* **Your objective**
Please, without the pictures, retype exactly the lines from the start of the material through the line that holds "Task: Click on".

* **Material for this task**

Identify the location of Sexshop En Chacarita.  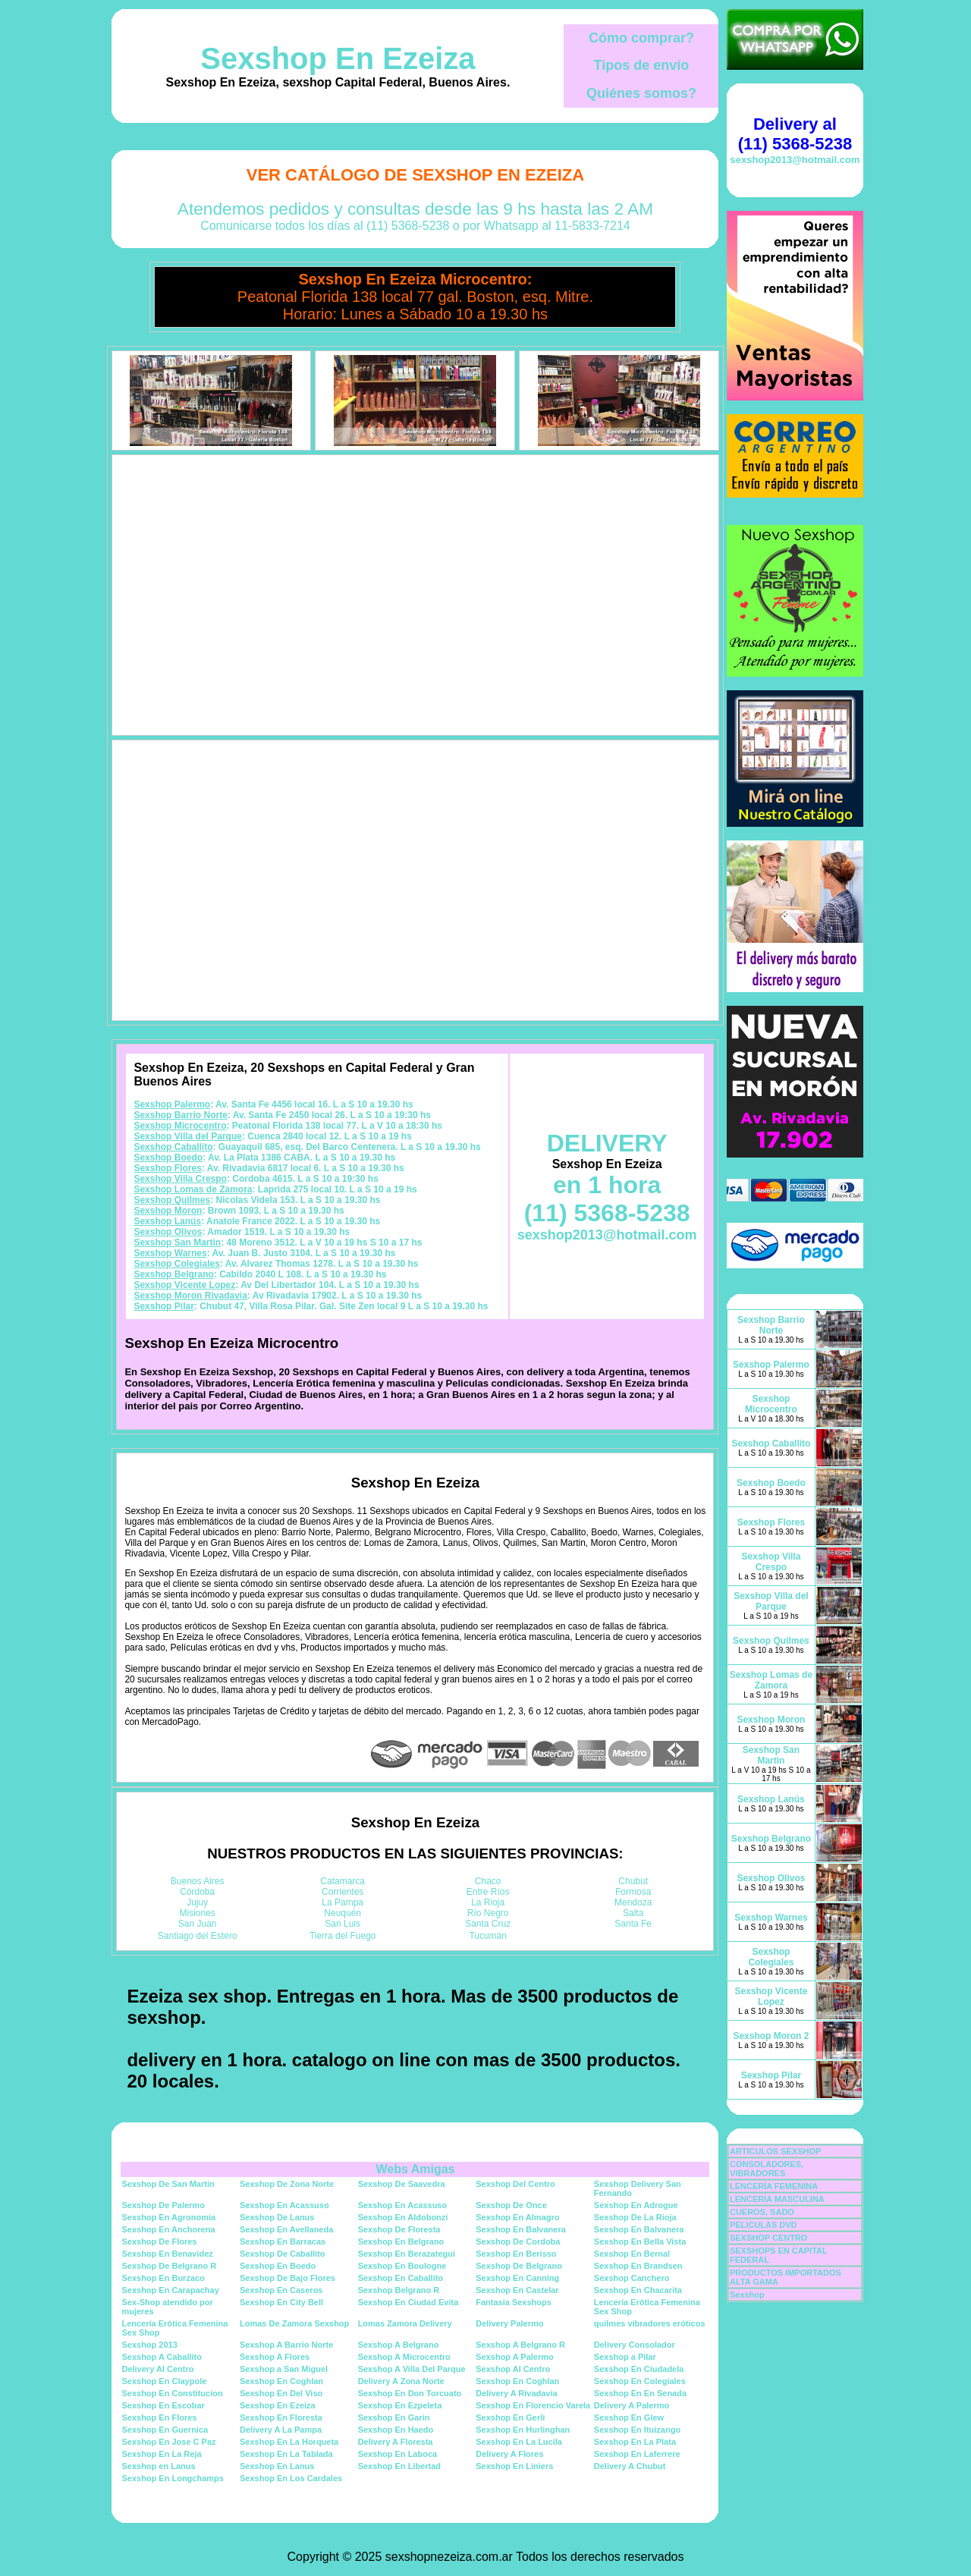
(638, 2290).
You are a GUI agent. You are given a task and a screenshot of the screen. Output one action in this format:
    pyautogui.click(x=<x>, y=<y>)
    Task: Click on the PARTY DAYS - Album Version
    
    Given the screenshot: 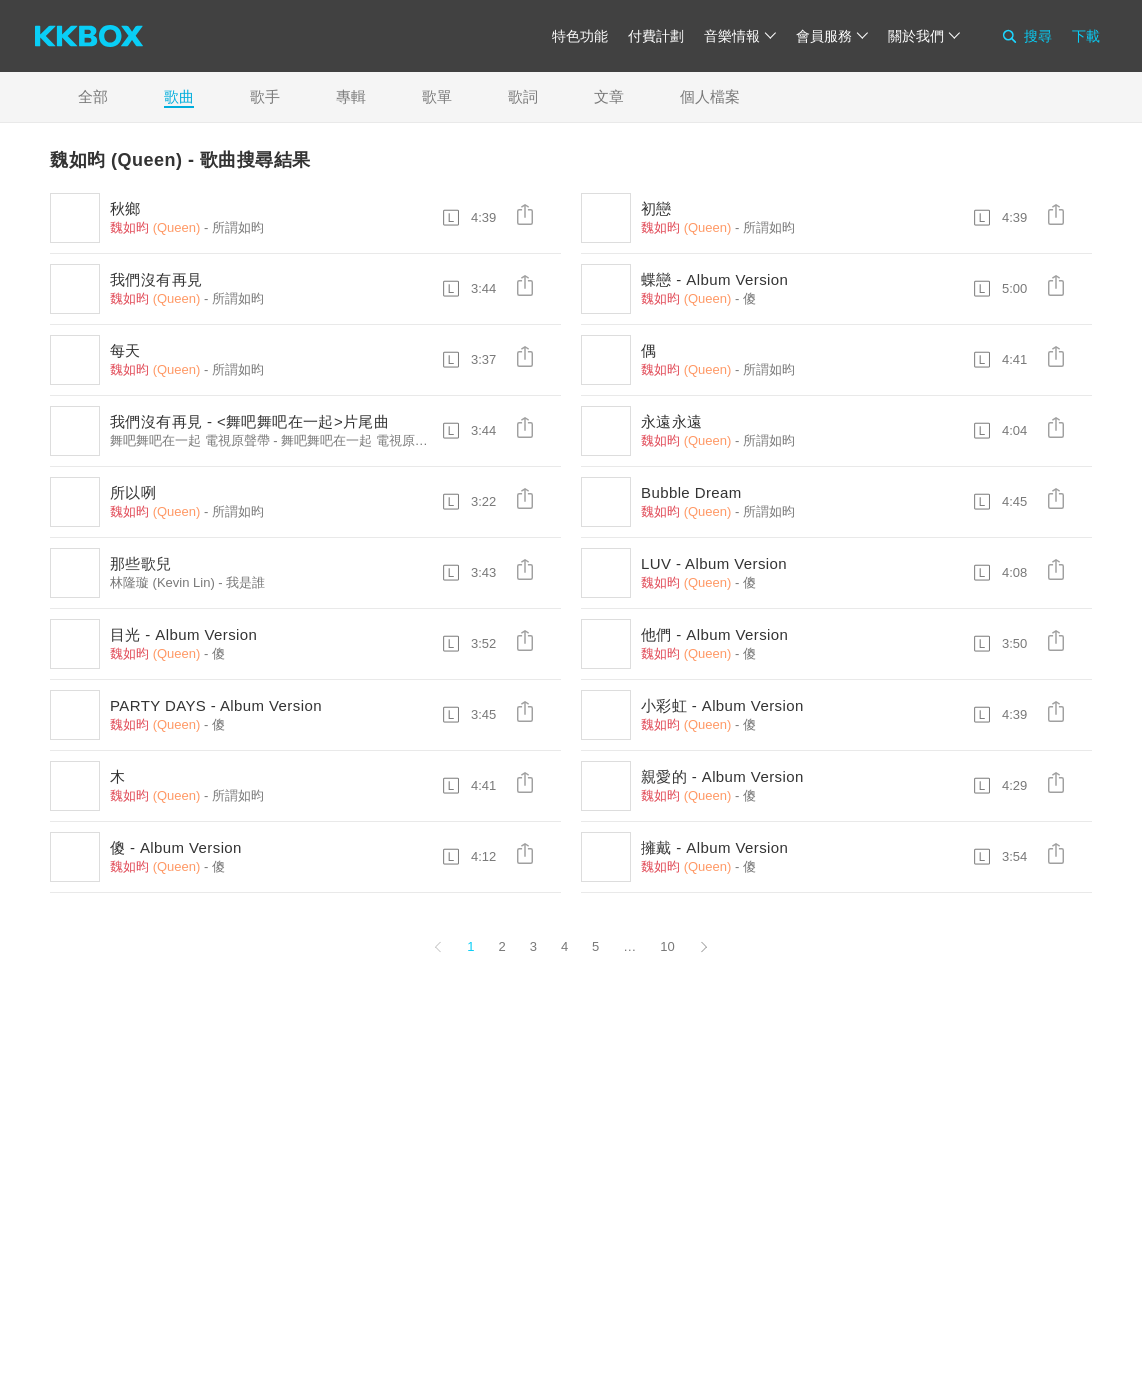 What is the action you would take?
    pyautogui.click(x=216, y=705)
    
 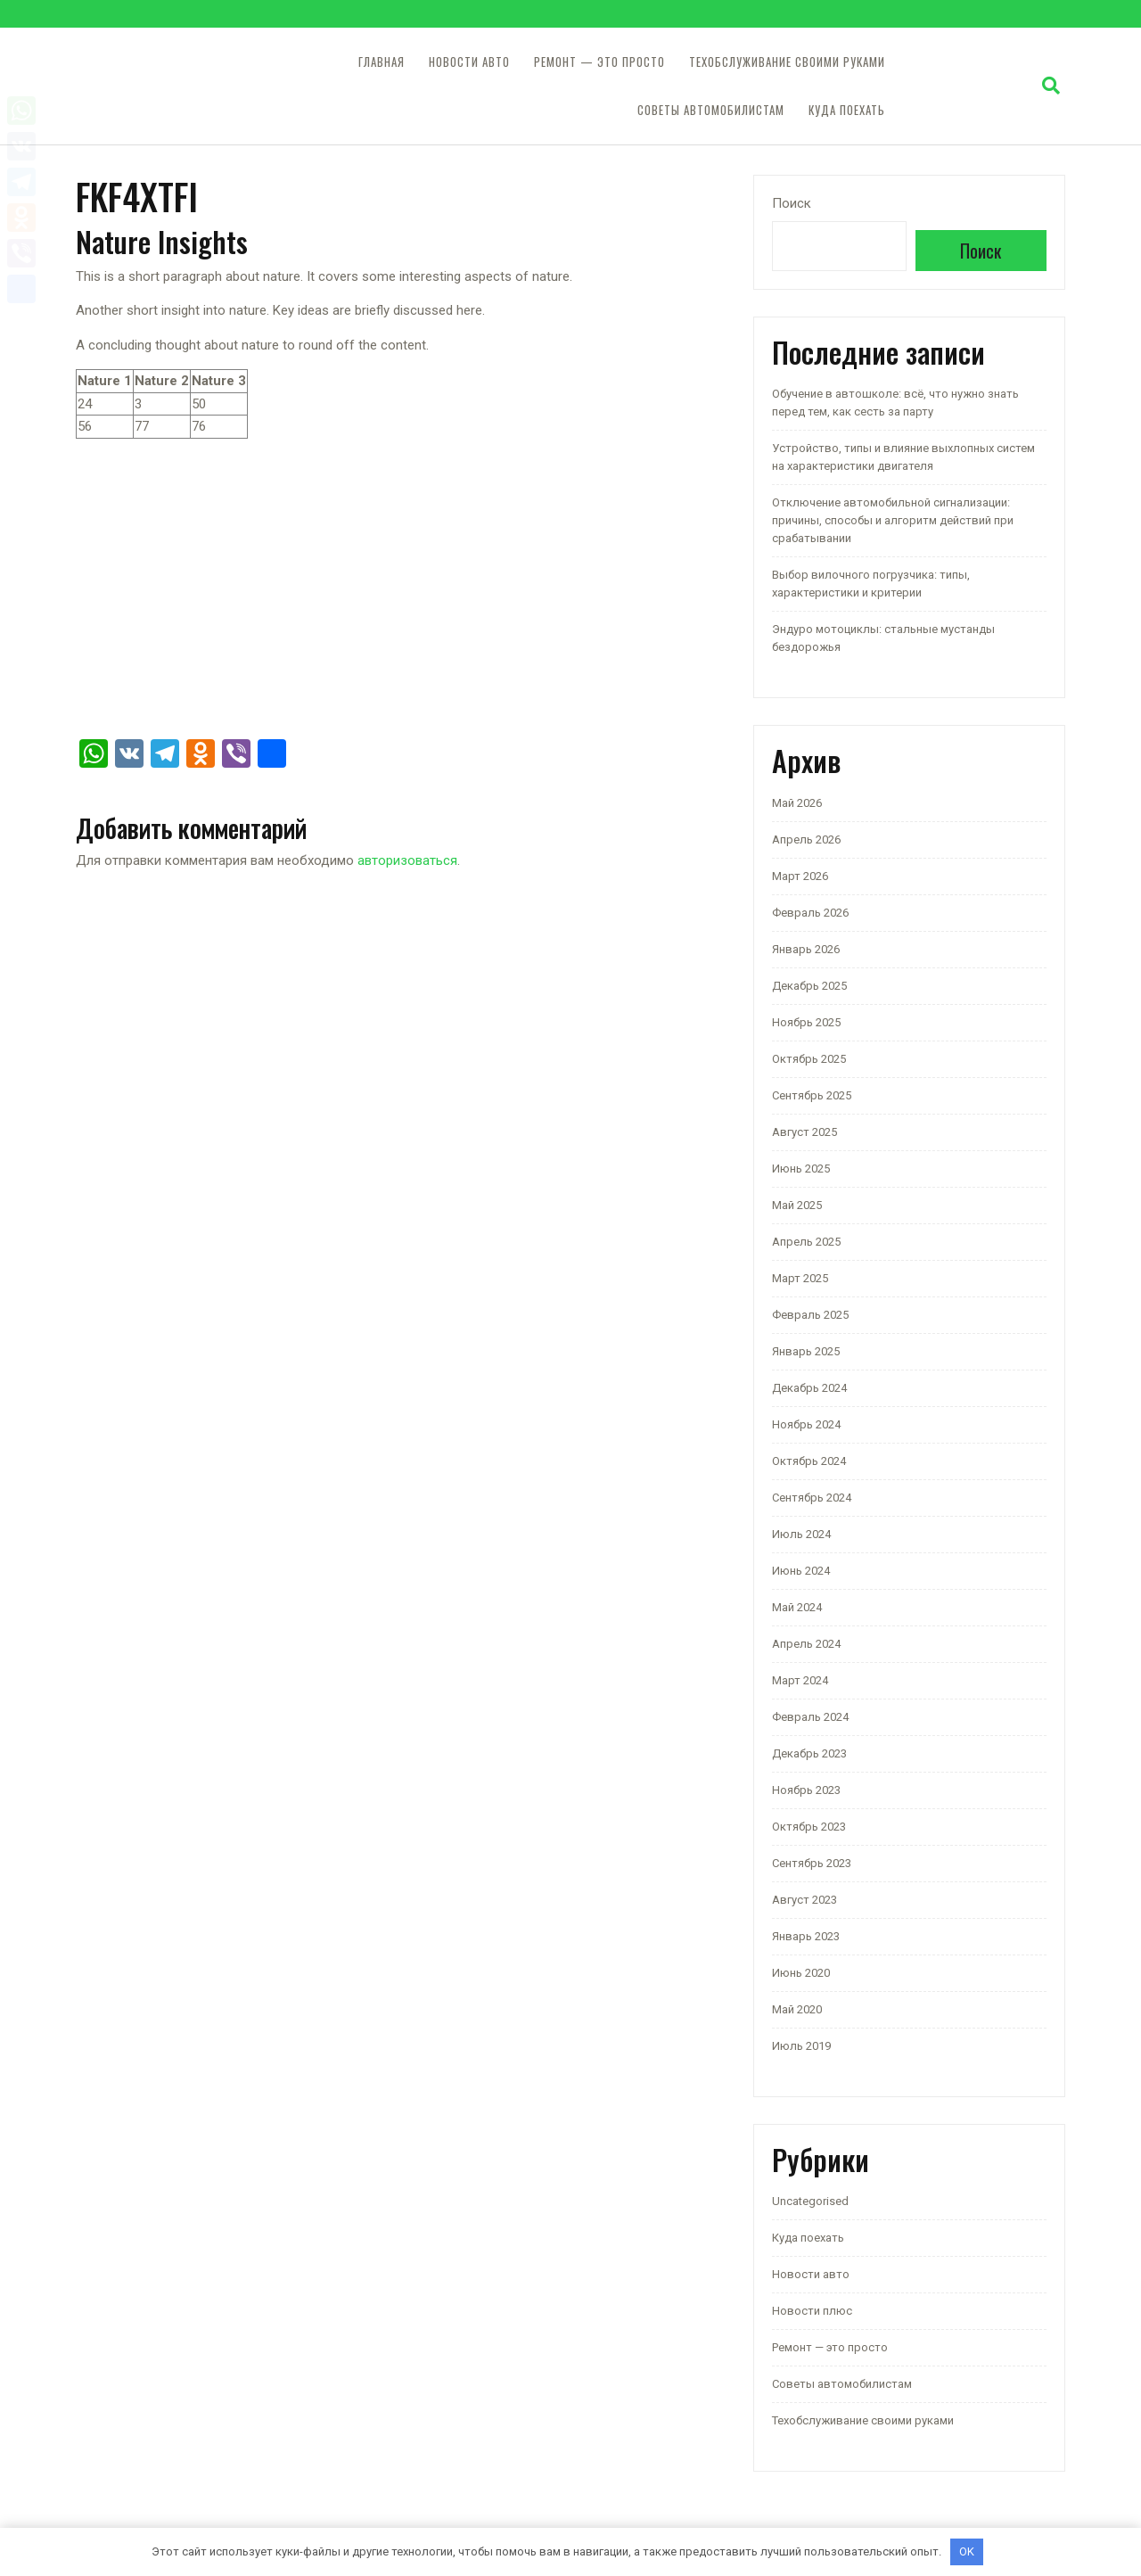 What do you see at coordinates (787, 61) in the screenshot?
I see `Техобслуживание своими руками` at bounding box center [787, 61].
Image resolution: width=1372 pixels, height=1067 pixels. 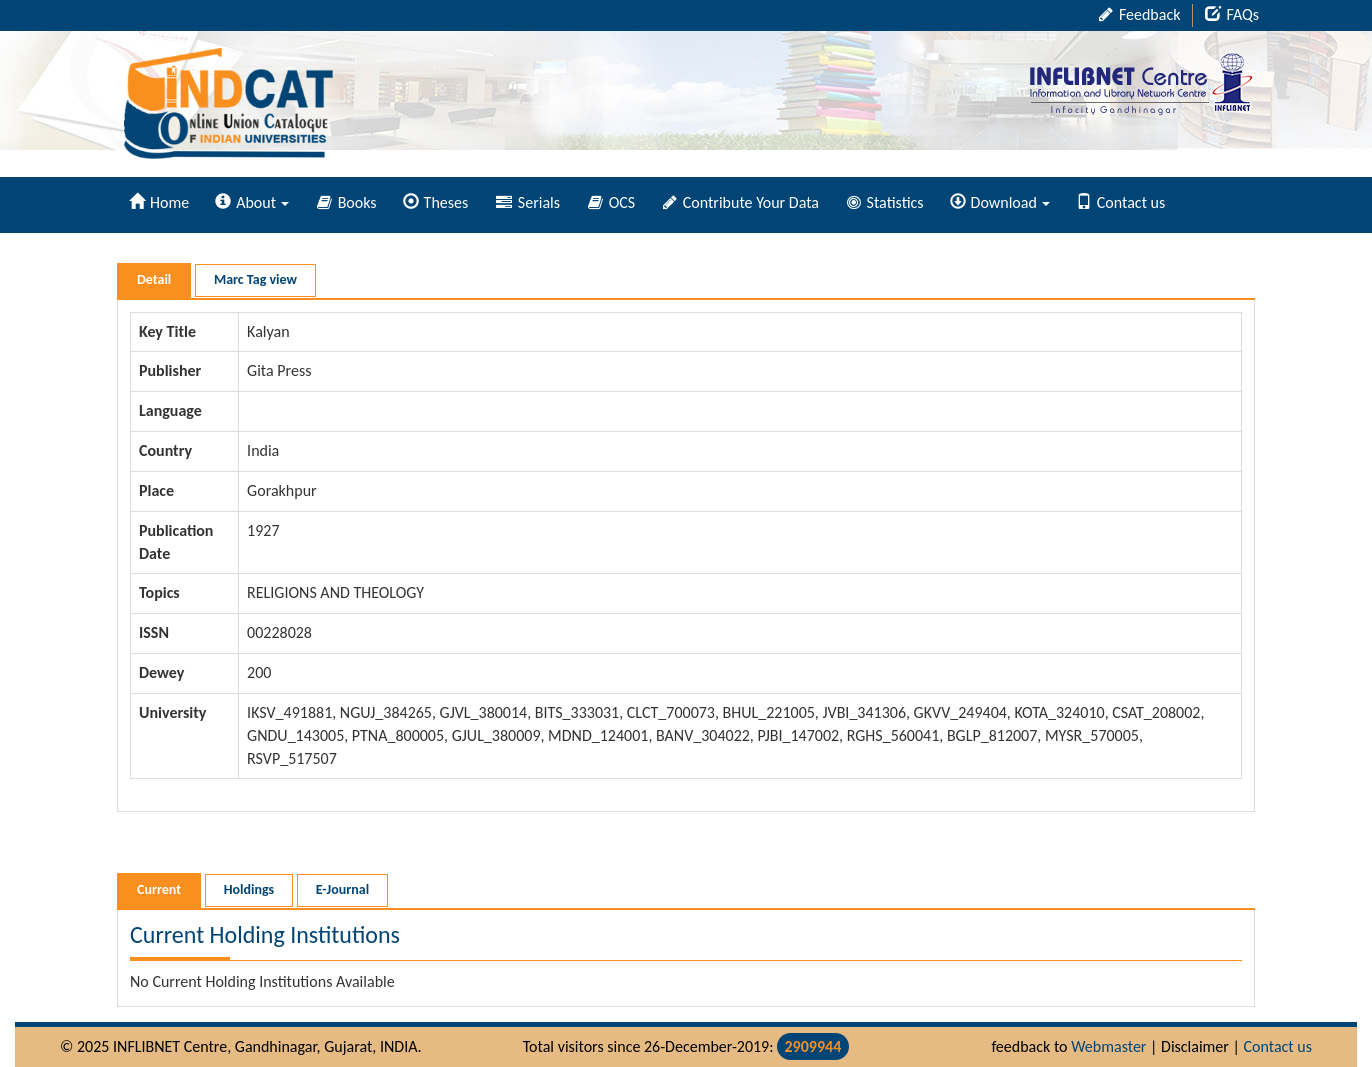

* **Exercise response**
Identify the location of Sexshop En Chacarita.  
(638, 2290).
You are a GUI agent. You are given a task and a screenshot of the screen. Output one action in this format:
    pyautogui.click(x=<x>, y=<y>)
    Task: Click on the PARTY DAYS - Album Version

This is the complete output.